Under the terms of an employment agreement effective on March 13, 2015, Mr. Reid as CFO receives an annual salary of $96,000. The term of agreement is for a one-year period beginning on the effective date and shall automatically renew and continue in effect for additional one-year periods. Effective October 1, 2021, the annual compensation increased to $104,000.
Exclusive Licensing Agreement
On May 5, 2017, the Company entered into an Exclusive Licensing Agreement with Sublicensing Terms (the "Agreement") with the University of Southern Florida Research Foundation, Inc. ("USFRF") relating to an exclusive license of certain patent rights in connection with one of USFRF's U.S. Patent Applications. Both parties recognize that the research and development work provided by the Company was sufficient for USFRF to enter into the Agreement with the Company.
The Agreement is effective April 25, 2017 and continues until the later of the date that no Licensed Patent remains a pending application or an enforceable patent or the date on which the Licensee's obligation to pay royalties expires.
The Company paid USFRF a License Issue Fee of $6,000 and $953 as reimbursement of expenses associated with the filing of the Licensed Patent. The company agreed to pay USFRF a royalty of 3% for sales of all Licensed Products and Licensed Processes and agreed to pay USFRF minimum royalty payments as follows:
|
Payment
|
Year
|
|
|
$ 1,000
|
2019
|
|
|
$ 4,000
|
2020
|
|
|
$ 8,000
|
2021
|
|
-and every year thereafter on the same date, for the life of the agreement.
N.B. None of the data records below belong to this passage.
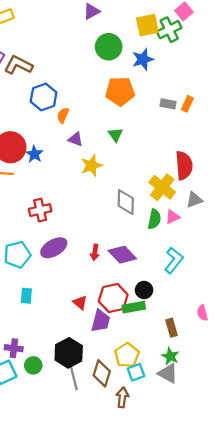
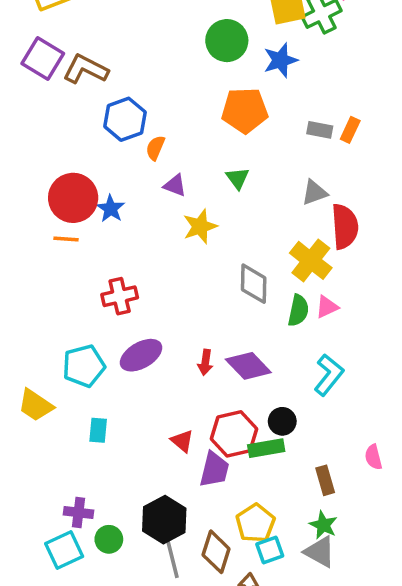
gray triangle: (194, 200) -> (314, 193), moved

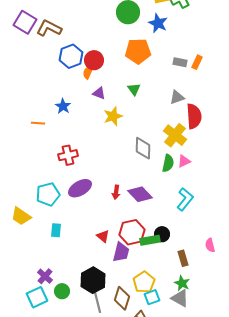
blue star: (280, 60) -> (158, 23), turned -30
red circle: (73, 198) -> (94, 60), moved, size x0.7
black circle: (282, 421) -> (162, 234), moved
purple cross: (78, 512) -> (45, 276), turned 35

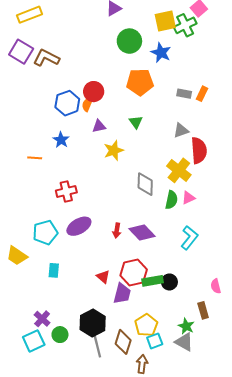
blue hexagon: (71, 56) -> (67, 103), moved
purple triangle: (99, 93) -> (99, 126), turned -32
black circle: (162, 234) -> (169, 282), moved
brown rectangle: (183, 258) -> (203, 310), moved

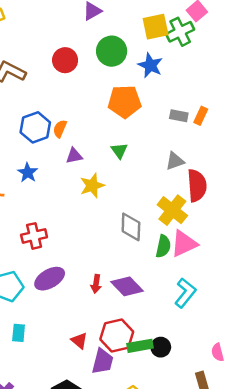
red circle: (94, 92) -> (65, 60), moved
pink triangle: (188, 198) -> (184, 244), size x1.6

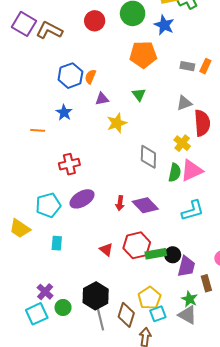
yellow cross: (172, 210) -> (182, 143), size x0.7
cyan L-shape: (185, 293) -> (193, 211), turned 35
purple trapezoid: (103, 361) -> (186, 266), moved

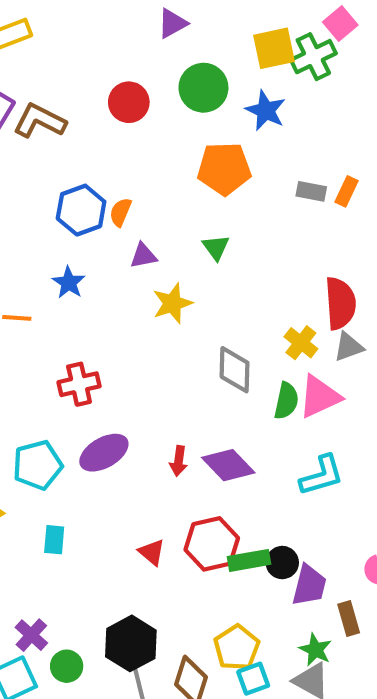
gray triangle: (184, 103) -> (349, 347), moved

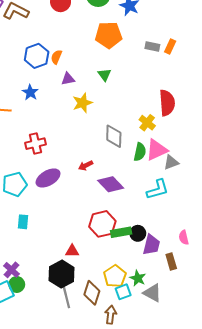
gray triangle: (349, 347) -> (171, 162), moved
red arrow: (179, 461) -> (86, 165), moved, turned 56
red triangle: (152, 552) -> (72, 251), moved, turned -40
green star: (315, 650) -> (138, 278), moved
green circle: (67, 666) -> (17, 284), moved

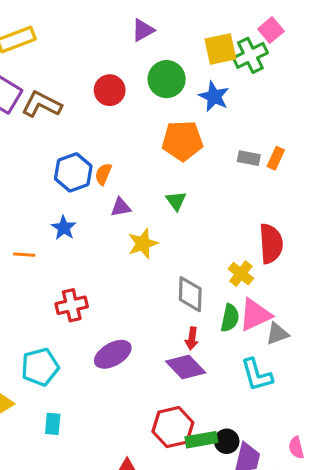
red arrow: (86, 165) -> (192, 338), moved, turned -56
purple ellipse: (48, 178) -> (113, 354), moved
cyan L-shape: (158, 189) -> (257, 375), turned 90

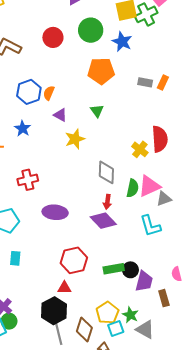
purple triangle: (121, 207) -> (60, 115), turned 40
yellow cross: (241, 274) -> (140, 149), moved
purple ellipse: (113, 354) -> (55, 212), turned 35
red hexagon: (173, 427) -> (74, 260), moved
In the event the Company proposes to sell any Equity Securities, then USFRF will have the right to purchase 5% of the securities issued in such offering on the same terms and conditions are offered to other purchasers in such financing. As of December 31, 2021 and 2020, the Company has recorded $2,000 and $2,953 for the minimum royalty for the fiscal year ended 2022 and 2021.